Once the pictures are set aside, reproduce the remaining data exactly.

(Data items)
--------------------------------

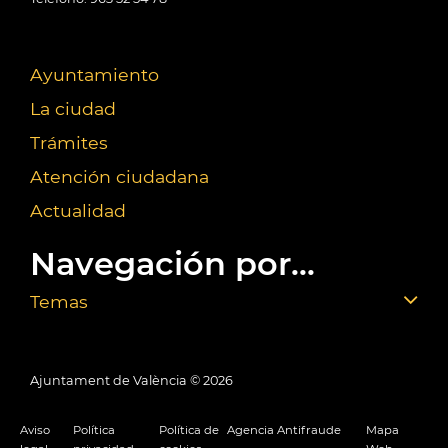
Ayuntamiento
La ciudad
Trámites
Atención ciudadana
Actualidad
Navegación por...
Temas
Ajuntament de València ©
2026
Aviso
Política
Política de
Agencia Antifraude
Mapa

--------------------------------

▸ Written response
Ayuntamiento
La ciudad
Trámites
Atención ciudadana
Actualidad
Navegación por...
Temas
Ajuntament de València ©
2026
Aviso
Política
Política de
Agencia Antifraude
Mapa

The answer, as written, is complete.